Comme dans les sciences, l’évolution des méthodes de levé et de construction de la carte fut marquée à partir de cette époque par la recherche de la plus grande précision des instruments et des mesures, la normalisation et la complexification des systèmes de représentation, ainsi que la disparition progressive, mais jamais totale, de la partie artistique du travail cartographique. Le rôle des organismes producteurs de carte dans l’application et la diffusion des règles cartographiques fut fondamental, et commença dès l’Académie des sciences en France qui tenta d’imposer un contrôle des productions cartographiques régionales.

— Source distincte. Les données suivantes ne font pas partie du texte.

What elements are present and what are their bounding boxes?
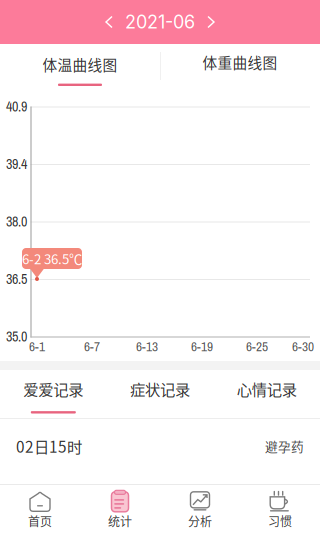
staticText: 02日15时 — [16, 435, 82, 457]
staticText: 6-7 — [84, 338, 100, 356]
staticText: 分析 — [188, 512, 212, 530]
button[interactable]: 分析 — [160, 482, 240, 533]
staticText: 35.0 — [6, 327, 27, 346]
staticText: 6-19 — [191, 338, 213, 356]
button[interactable]: Previous month — [99, 10, 119, 34]
button[interactable]: 体重曲线图 — [160, 44, 320, 88]
button[interactable]: 统计 — [80, 482, 160, 533]
staticText: 40.9 — [6, 97, 27, 116]
staticText: 习惯 — [268, 512, 292, 530]
staticText: 36.5 — [6, 270, 27, 288]
staticText: 6-1 — [29, 338, 45, 356]
staticText: 爱爱记录 — [23, 378, 83, 400]
button[interactable]: 体温曲线图 — [0, 44, 160, 88]
staticText: 38.0 — [6, 212, 27, 231]
staticText: 统计 — [108, 512, 132, 530]
staticText: 体温曲线图 — [42, 54, 118, 75]
button[interactable]: 爱爱记录 — [0, 370, 107, 418]
staticText: 心情记录 — [237, 378, 297, 400]
button[interactable]: 首页 — [0, 482, 80, 533]
staticText: 避孕药 — [265, 437, 304, 455]
staticText: 2021-06 — [125, 11, 195, 33]
button[interactable]: Next month — [201, 10, 221, 34]
staticText: 6-13 — [136, 338, 158, 356]
button[interactable]: 症状记录 — [107, 370, 213, 418]
staticText: 6-25 — [246, 338, 268, 356]
staticText: 首页 — [28, 512, 52, 530]
button[interactable]: 心情记录 — [213, 370, 320, 418]
staticText: 6-2 36.5℃ — [22, 249, 82, 268]
staticText: 6-30 — [292, 338, 314, 356]
staticText: 症状记录 — [130, 378, 190, 400]
button[interactable]: 习惯 — [240, 482, 320, 533]
staticText: 体重曲线图 — [202, 51, 278, 73]
staticText: 39.4 — [6, 155, 27, 174]
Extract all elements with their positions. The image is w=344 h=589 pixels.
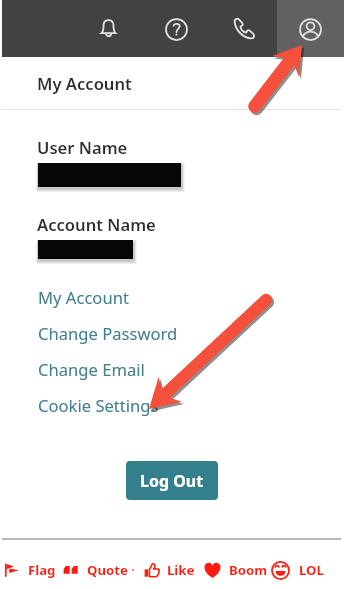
- staticText: My Account: [37, 72, 132, 95]
- button[interactable]: LOL: [271, 557, 324, 583]
- button[interactable]: Quote: [63, 557, 128, 583]
- staticText: Boom: [229, 561, 268, 579]
- button[interactable]: Cookie Settings: [28, 390, 169, 421]
- button[interactable]: Like: [144, 557, 195, 583]
- staticText: Log Out: [140, 470, 204, 492]
- button[interactable]: Account: [276, 0, 344, 57]
- staticText: Flag: [28, 561, 56, 579]
- staticText: ·: [131, 560, 135, 579]
- staticText: Change Email: [38, 358, 145, 381]
- staticText: My Account: [38, 286, 129, 309]
- staticText: Like: [167, 561, 195, 579]
- button[interactable]: My Account: [28, 282, 139, 313]
- staticText: User Name: [37, 136, 128, 159]
- staticText: Cookie Settings: [38, 394, 159, 417]
- button[interactable]: Call: [209, 0, 277, 57]
- button[interactable]: Log Out: [126, 461, 218, 500]
- button[interactable]: Flag: [4, 557, 56, 583]
- staticText: LOL: [299, 561, 324, 579]
- staticText: Account Name: [37, 213, 156, 236]
- staticText: Quote: [87, 561, 128, 579]
- button[interactable]: Change Email: [28, 354, 155, 385]
- button[interactable]: Notifications: [74, 0, 142, 57]
- button[interactable]: Help: [142, 0, 210, 57]
- button[interactable]: Boom: [203, 557, 268, 583]
- staticText: Change Password: [38, 322, 178, 345]
- button[interactable]: Change Password: [28, 318, 188, 349]
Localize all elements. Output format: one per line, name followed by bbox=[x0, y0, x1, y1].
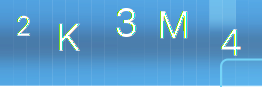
staticText: M bbox=[158, 2, 190, 47]
staticText: K bbox=[56, 14, 80, 60]
staticText: 4 bbox=[220, 22, 242, 64]
staticText: 3 bbox=[114, 0, 138, 46]
staticText: 2 bbox=[16, 10, 32, 42]
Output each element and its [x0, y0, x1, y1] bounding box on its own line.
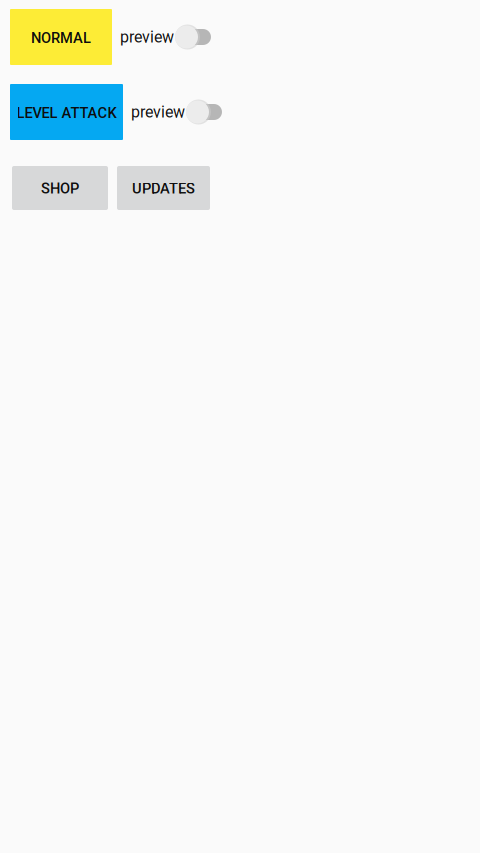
staticText: LEVEL ATTACK — [16, 104, 116, 122]
staticText: UPDATES — [132, 180, 195, 197]
staticText: preview — [131, 103, 185, 121]
staticText: NORMAL — [31, 29, 91, 47]
button[interactable]: Preview normal — [120, 24, 211, 50]
staticText: preview — [120, 28, 174, 46]
staticText: SHOP — [41, 180, 79, 197]
button[interactable]: UPDATES — [117, 166, 210, 210]
button[interactable]: NORMAL — [10, 9, 112, 65]
button[interactable]: LEVEL ATTACK — [10, 84, 123, 140]
button[interactable]: Preview level attack — [131, 99, 222, 125]
button[interactable]: SHOP — [12, 166, 108, 210]
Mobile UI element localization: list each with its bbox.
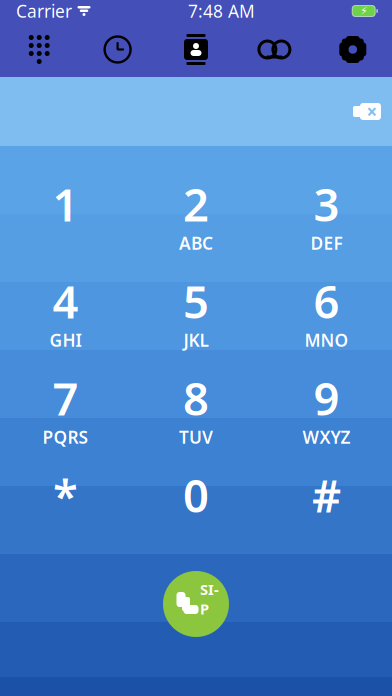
button[interactable]: 8 bbox=[131, 376, 261, 436]
staticText: 2 bbox=[183, 174, 209, 234]
button[interactable]: * bbox=[0, 473, 131, 533]
staticText: 6 bbox=[314, 271, 340, 331]
staticText: DEF bbox=[311, 232, 343, 255]
button[interactable]: Contacts bbox=[157, 22, 235, 77]
button[interactable]: 4 bbox=[0, 279, 131, 339]
button[interactable]: 6 bbox=[261, 279, 392, 339]
button[interactable]: 3 bbox=[261, 182, 392, 242]
staticText: # bbox=[312, 465, 341, 525]
staticText: ABC bbox=[179, 232, 213, 255]
staticText: * bbox=[53, 465, 78, 525]
staticText: 5 bbox=[183, 271, 209, 331]
button[interactable]: Keypad bbox=[0, 22, 78, 77]
staticText: × bbox=[366, 99, 378, 124]
staticText: 9 bbox=[314, 368, 340, 428]
staticText: ⚡︎ bbox=[360, 5, 367, 17]
staticText: Carrier bbox=[16, 0, 72, 22]
staticText: MNO bbox=[305, 329, 349, 352]
staticText: TUV bbox=[179, 426, 213, 449]
button[interactable]: Delete bbox=[352, 92, 392, 130]
staticText: 7:48 AM bbox=[188, 0, 255, 22]
button[interactable]: 5 bbox=[131, 279, 261, 339]
staticText: SIP bbox=[200, 580, 219, 618]
button[interactable]: Voicemail bbox=[235, 22, 314, 77]
staticText: JKL bbox=[184, 329, 208, 352]
button[interactable]: 0 bbox=[131, 473, 261, 533]
button[interactable]: 1 bbox=[0, 182, 131, 242]
button[interactable]: 7 bbox=[0, 376, 131, 436]
staticText: 0 bbox=[183, 465, 209, 525]
button[interactable]: 2 bbox=[131, 182, 261, 242]
staticText: 3 bbox=[314, 174, 340, 234]
staticText: 7 bbox=[52, 368, 78, 428]
button[interactable]: Call bbox=[0, 571, 392, 637]
staticText: 4 bbox=[52, 271, 78, 331]
staticText: 1 bbox=[52, 174, 78, 234]
staticText: 8 bbox=[183, 368, 209, 428]
button[interactable]: 9 bbox=[261, 376, 392, 436]
staticText: GHI bbox=[49, 329, 81, 352]
staticText: WXYZ bbox=[303, 426, 351, 449]
button[interactable]: Settings bbox=[314, 22, 392, 77]
button[interactable]: Recents bbox=[78, 22, 157, 77]
staticText: PQRS bbox=[42, 426, 88, 449]
button[interactable]: # bbox=[261, 473, 392, 533]
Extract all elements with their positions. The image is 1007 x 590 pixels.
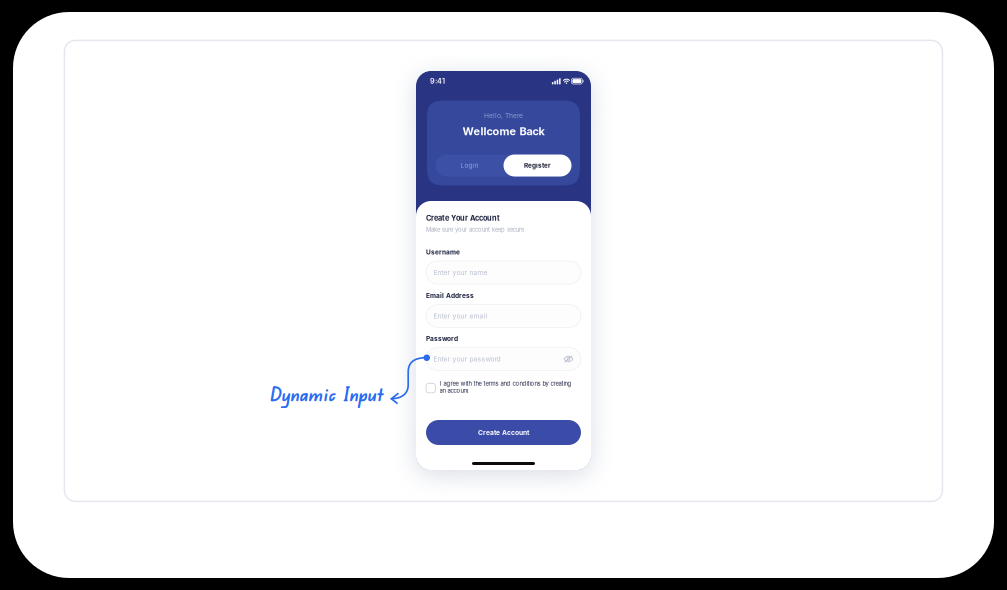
staticText: Username (426, 248, 460, 256)
staticText: Wellcome Back (462, 125, 544, 138)
button[interactable]: Create Account (426, 420, 581, 445)
staticText: Hello, There (484, 112, 523, 120)
button[interactable]: Login (436, 154, 504, 176)
staticText: Email Address (426, 292, 474, 299)
staticText: Password (426, 334, 458, 342)
staticText: Enter your name (434, 268, 488, 277)
staticText: Register (524, 162, 551, 169)
button[interactable]: Register (504, 154, 572, 176)
staticText: Make sure your account keep secure (426, 226, 524, 233)
staticText: Enter your email (434, 312, 488, 320)
staticText: 9:41 (430, 77, 445, 86)
staticText: Login (460, 162, 478, 169)
staticText: I agree with the terms and conditions by… (440, 380, 572, 394)
staticText: Create Account (478, 428, 529, 437)
staticText: Dynamic Input (270, 382, 384, 406)
staticText: Create Your Account (426, 214, 500, 222)
staticText: Enter your password (434, 355, 501, 363)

Reprenant le terme employé par Thomas Kuhn dans son essai sur les révolutions scientifiques187, Harley n’hésite pas à qualifier l’évolution générale de la cartographie depuis le siècle des Lumières de science normale, dans le sens où elle se fait à l’intérieur d’un paradigme qui n’est pas remis en question, selon lequel la mesure et la normalisation permettraient une représentation toujours plus précise et objective de la surface terrestre188. Mais contrairement à la plupart des disciplines scientifiques, la cartographie n’a pas connu depuis le 18e siècle de changement brutal de paradigme : son évolution n’a été marquée que par des innovations apportant des techniques de mesure plus précises et rapides, et une représentation graphique plus normalisée et symbolique. La fondation de ce paradigme au cours du 17e siècle repose entièrement sur le développement de l’utilisation cartographique de la triangulation, qui resta jusqu’à la fin du 19e siècle la base de la représentation cartographique géométrique.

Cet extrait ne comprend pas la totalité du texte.